In contrast, Hispanics have higher incidence and mortality rates for cancers of the stomach, liver, uterine cervix, and gallbladder, reflecting greater exposure to cancer-causing infectious agents, lower rates of screening for cervical cancer, and possibly genetic factors. Incidence and death rates for cervical cancer are 50% to 70% higher in Hispanic women compared to non-Hispanic whites. In addition, Hispanics are diagnosed at an advanced stage of disease more often than non-Hispanic whites for most cancer sites.

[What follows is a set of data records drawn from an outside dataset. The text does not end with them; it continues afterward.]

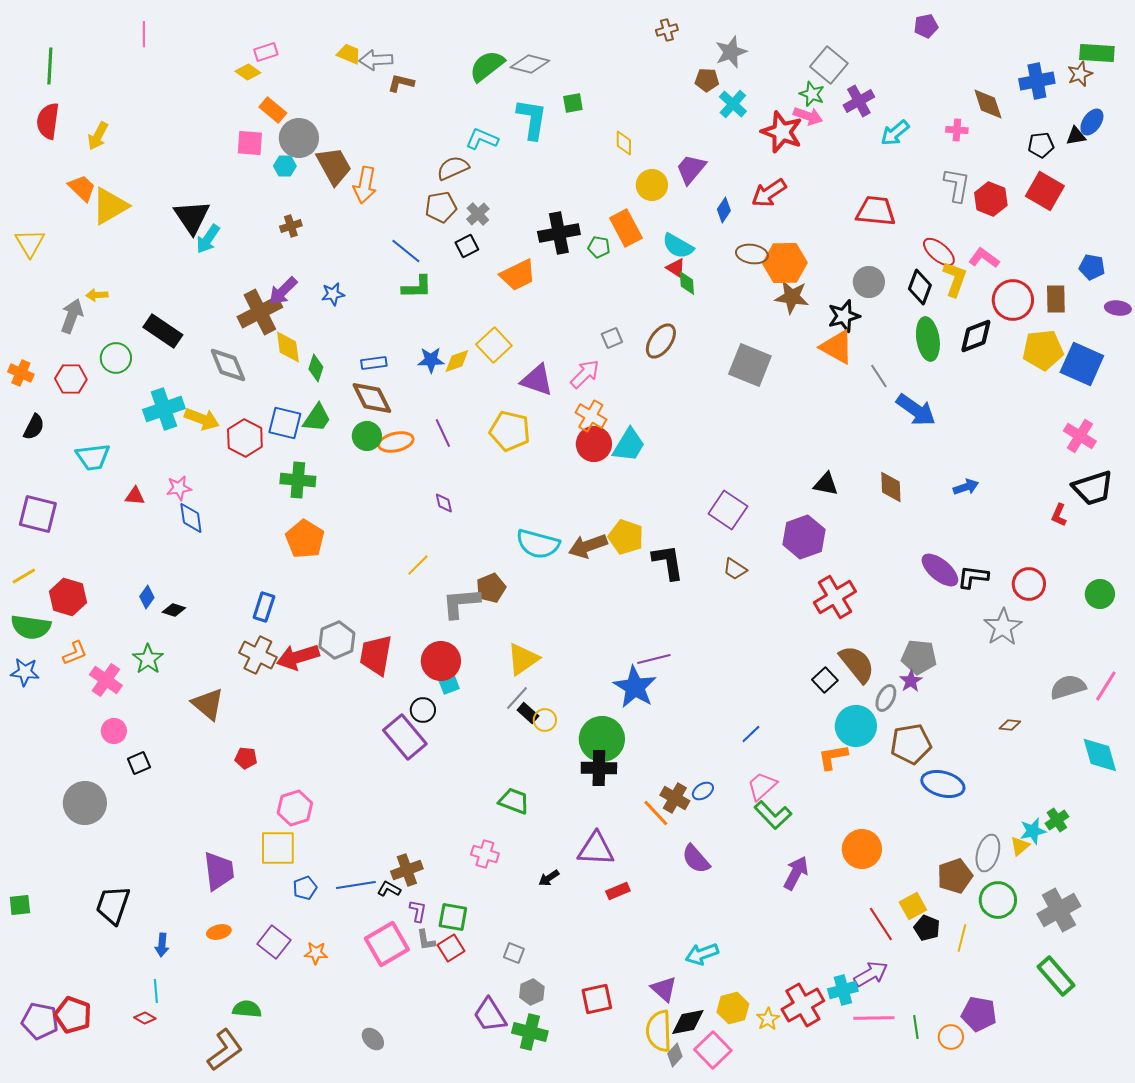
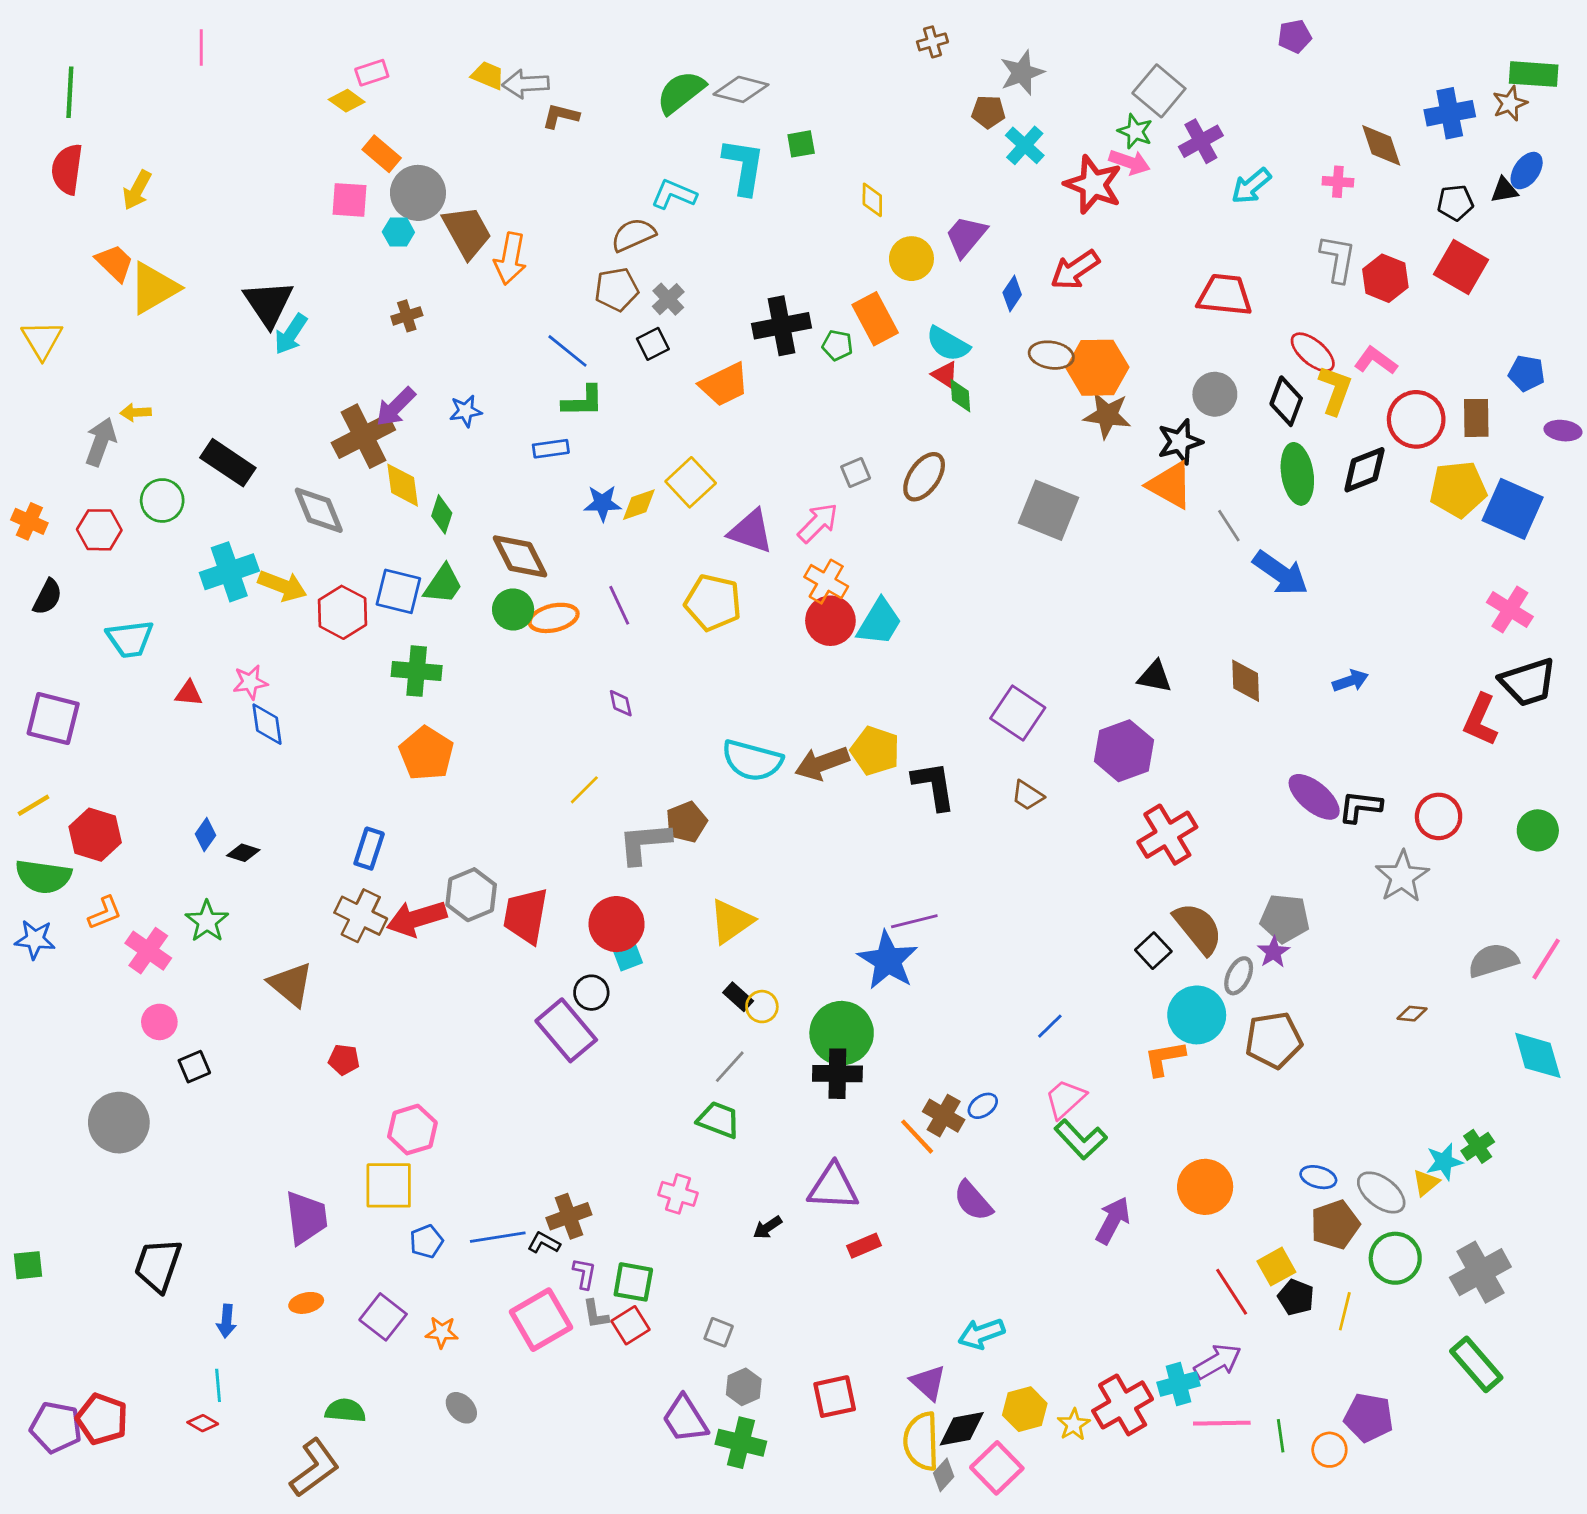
blue rectangle: (374, 363) -> (551, 449), moved
red L-shape: (1059, 515) -> (1480, 720), size x1.6
gray line: (517, 698) -> (730, 1067), moved
blue ellipse: (943, 784) -> (1318, 1177), moved, size x0.6
gray ellipse: (988, 853) -> (1381, 1192), turned -69
gray ellipse: (373, 1039) -> (461, 1408), moved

Much of the difference in the cancer burden among U.S. Hispanics results from their unique profile in terms of age distribution, socioeconomic status, and immigration history. Just one in ten U.S. Hispanics is 55 years or older, the age group among whom the majority of cancers are diagnosed, compared with almost one in three non-Hispanics. In 2010, more than one in four (26.6%) Hispanics lived in poverty and nearly one in three (30.7%) was uninsured, compared with 9.9% and 11.7%, respectively, of non-Hispanic whites.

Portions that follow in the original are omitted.